MAN DOES NOT LIVE BY BREAD ALONE

XVIII SUNDAY IN ORDINARY TIME

MAN DOES NOT LIVE BY BREAD ALONE

By our Pastor, Fr. Carmelo Jimenez

This Sunday the readings really question our way of life. We can disguise our lives with words, but they are fallacies of language. But what we are and what we feel, that we cannot hide from God.

Luke insists that for Jesus, riches and abundance of goods do not provide life to man. I love a reflection circulating on the Internet, named the interview of God by a journalist:

“—Come in. God said. So, you would like to interview Me?

—If you have the time, I said.

—God smiled and said: My time is eternity and is enough to do everything; what questions do you have in mind to ask me?”

—What surprises you most about mankind?

— God answered: ‘That they get bored of being children, are in a rush to grow up, and then long to be children again. That they lose their health to make money and then lose their money to restore their health. That by thinking anxiously about the future, they forget the present, such that they live neither for the present nor the future. That they live as if they will never die, and they die as if they had never lived.’”

“‘Teacher, tell my brother to share the inheritance with me.’ He replied to him, ‘Friend, who appointed me as your judge and arbitrator?’” (Lc 12: 13-14) But Jesus was limited to his task. He has not come to this world to be a judge on economic issues between contenders. But takes the opportunity to dig into something important: both brothers tried to misappropriate the other’s part. And Jesus warns sternly against the dangers of coveting and greed.

Last Wednesday, Most Rev. Felipe Arismendi, Bishop of San Cristobal de las Casas, wrote in a reflection that he shares every week: “Criticism is raining on the good Pope Francis. Many people do not support his simple lifestyle, his merciful openness to those people are away from the Church, his relationship with Protestants and Muslims, his relentless condemnation of the fetishism of money, his defined and evangelical option for the poor and other excluded people, his respect for those of other sexual orientations, his insistence on the need for a change of the economic system, his reform of the Pontifical Curia, his proximity to migrants, his insistence on going to the peripheries, his calls to conversion of bishops and priests, his support for the just popular struggles, his invitation to young people to make noise (to get involved), his defense of the earth as a mother and sister, his improvised and undiplomatic speeches, which sometimes lend themselves to misunderstandings or inaccuracies, etc.”

“I shall tear down my barns and build larger ones.
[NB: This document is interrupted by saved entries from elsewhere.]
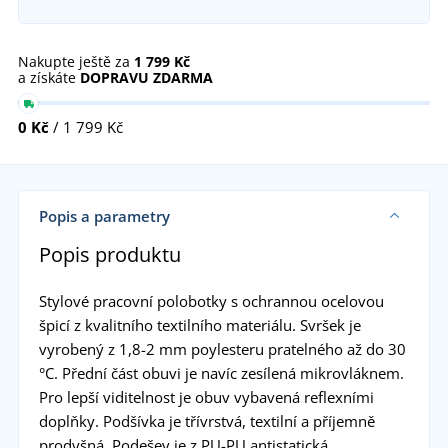
Nakupte ještě za
1 799 Kč
a získáte
DOPRAVU ZDARMA
0 Kč
/ 1 799 Kč
Popis a parametry
Popis produktu
Stylové pracovní polobotky s ochrannou ocelovou
špicí z kvalitního textilního materiálu. Svršek je
vyrobený z 1,8-2 mm poylesteru pratelného až do 30
°C. Přední část obuvi je navíc zesílená mikrovláknem.
Pro lepší viditelnost je obuv vybavená reflexními
doplňky. Podšívka je třívrstvá, textilní a příjemně
prodyšná. Podešev je z PU-PU antistatická,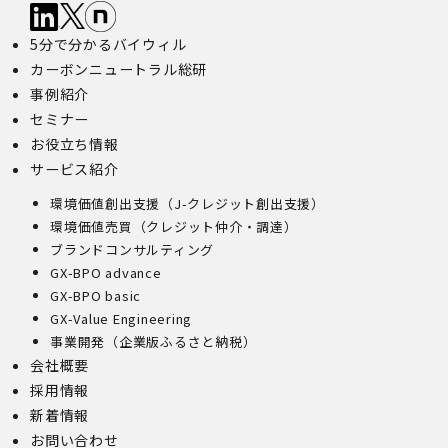
5分で分かるバイウィル
カーボンニュートラル総研
事例紹介
セミナー
お役立ち情報
サービス紹介
環境価値創出支援（J-クレジット創出支援）
環境価値売買（クレジット仲介・調達）
ブランドコンサルティング
GX-BPO advance
GX-BPO basic
GX-Value Engineering
事業開発（企業版ふるさと納税）
会社概要
採用情報
新着情報
お問い合わせ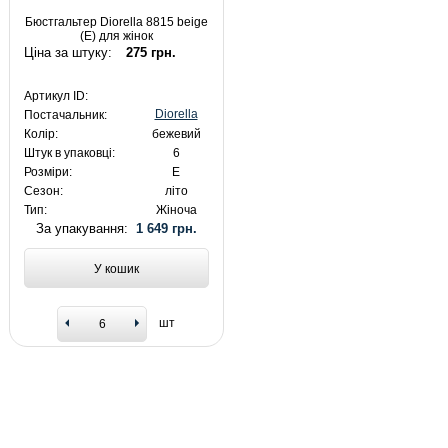
Бюстгальтер Diorella 8815 beige
(E) для жінок
Ціна за штуку:
275 грн.
Артикул ID:
Diorella
Постачальник:
Колір:
бежевий
Штук в упаковці:
6
Розміри:
E
Сезон:
літо
Тип:
Жіноча
За упакування:
1 649 грн.
У кошик
шт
There I shall store all my grain and other goods and I shall say to myself, ‘Now as for you, you have so many good things stored up for many years!’” (Lc 12: 18-19). The rich fool has forgotten that man is master of things, but still is only an administrator. The rich fool can’t find the path to happiness that comes from generosity and sharing money and goods things with others. The projects of the rich man are based on fragile assumptions: the security of a long life for enjoying, forgetting that life is a gift that we have received from God.

Pope Francis, when he was opening the assembly of the Diocese of Rome, last June 16th, said: “The evangelical realism is committed to the other, with others, and does not make ideals and what ‘must be’ an obstacle to meeting others in the situations where they are.”

Please, do not brand the Pope as a socialist, but open your hearts to the gospel and the Petrine magisterium that help us focus our faith and actions of faith. Having a balance between material goods and spiritual things. Defending life, not only of the unborn, but at every stage of life, including the life of the elderly.